Investment in the UK’s North Sea has been damaged by a windfall tax on producers that also threatens to derail mergers needed to help the sector survive, industry bosses and analysts have said, Report informs via the Financial Times.
Shares in UK-focused producers have slumped despite a 30 percent rise in the MSCI’s global energy index since Russia invaded Ukraine in early 2022, and government data shows a big drop in their profitability.
While there has been an 8 percent rise in the price of crude oil since the end of 2021, the gross operating surpluses of North Sea operators fell from £11.1 billion in the third quarter of 2022 to £2.3 billion in the final three months of 2023.
The UK introduced an “energy profits levy” on oil and gas producers in May 2022 with the aim of raising an initial £5 billion, after an outcry over record profits at BP and Shell. In March, it was extended by a year to end in 2029. Including this 35 percent levy, industry profits are now taxed at 75 percent in the UK.

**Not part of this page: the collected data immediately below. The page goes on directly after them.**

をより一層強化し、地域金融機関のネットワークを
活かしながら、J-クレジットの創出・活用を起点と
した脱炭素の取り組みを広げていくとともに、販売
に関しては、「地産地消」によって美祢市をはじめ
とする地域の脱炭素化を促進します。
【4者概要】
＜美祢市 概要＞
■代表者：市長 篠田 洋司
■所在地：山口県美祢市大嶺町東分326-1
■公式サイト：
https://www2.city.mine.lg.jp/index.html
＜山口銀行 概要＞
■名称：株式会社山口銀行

The smaller independent operators that mainly work the North Sea — after the majors retreated in recent years — say they have taken the brunt of the pain from the high tax rate because UK waters account for a bigger proportion of their operations. They argue that benefits from oil price movements since the start of the Ukraine war have generally accrued to the majors, which have diversified businesses, and trading companies.
Many in the industry are worried about the future for investment in the UK’s ageing basin.